Also, I really want to see the guy conduct before he can't any longer...

I really regret that I won't be moving to Chicago in time to see him do The Firebird. I just hope there's a "next time". :\

Daruton, Friday, 4 December 2009 00:21 (fourteen years ago) link

"There's another not-uncommon Lazar Berman 2LP on Columbia/Melodiya of Liszt's famous 'Transcendental Etudes'"

i have this! haven't played it yet. i'll play it tommorow at the store.

hope nobody minds if i occasionally babble about the sonics/sound of my vinyl. i've got about a thousand classical albums and every once in a while i'll pull something out that has me slack-jawed and drooling. right now that is a columbia 360 sound stereo pressing of bernstein/stern doiing bartok's two rhapsodies for violin and orchestra and berg's violin concerto. not only is the music amazing, but gaaaaaaaaaaaaaa the recording is just staggering. the brightness of stern's violin in tandem with the new york phil...if you ever wonder why people still shell out big bucks for vinyl, well, here ya go. and its not a big bucks album. but its worth its weight in gold.

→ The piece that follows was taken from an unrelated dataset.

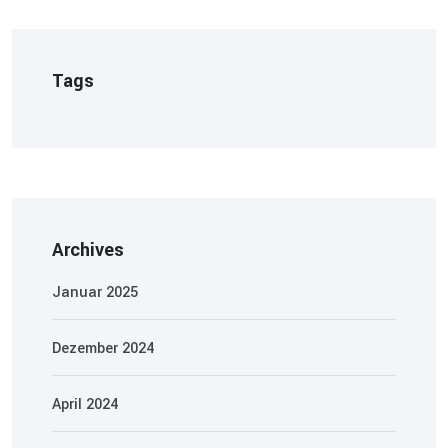
Tags
Archives
Januar 2025
Dezember 2024
April 2024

scott seward, Friday, 4 December 2009 00:56 (fourteen years ago) link

That's interesting cuz those 60s ny phil columbia recordings took a looong time (i.e. many remastering iterations) before sounding good on CD. As recently as like 2000 they were still putting out newly-remastered bernstein/nypo CDs which did not sound great.

Elric Harris and Dylan Kobold (Jon Lewis), Friday, 4 December 2009 01:09 (fourteen years ago) link

The early generation CDs (like mid 80s) of classical Columbia stuff are some of the worst sounding classical CDs imo.

Elric Harris and Dylan Kobold (Jon Lewis), Friday, 4 December 2009 01:10 (fourteen years ago) link

go to the source! the berg is friggin' transcendent!

scott seward, Friday, 4 December 2009 01:14 (fourteen years ago) link

who DID know how to transfer analog recordings to digital successfully in the 80's anyway? maybe the japanese...

scott seward, Friday, 4 December 2009 01:16 (fourteen years ago) link

I got interested in the '30s and '40s music by Gian Francesco Malipiero and bought one of the Naxos CDs that has a couple of his symphonies from that period on it (<a href="http://www.naxos.com/catalogue/item.asp?item_code=8.570879";>this one, with Symphonies 1 & 2</a>).

Also bought old Nonesuch LP with madrigals from Monteverdi's Book VIII a week or so ago.

timellison, Friday, 4 December 2009 01:17 (fourteen years ago) link

I left a lot of classical vinyl behind when i moved from the South to NYC in '03, sigh...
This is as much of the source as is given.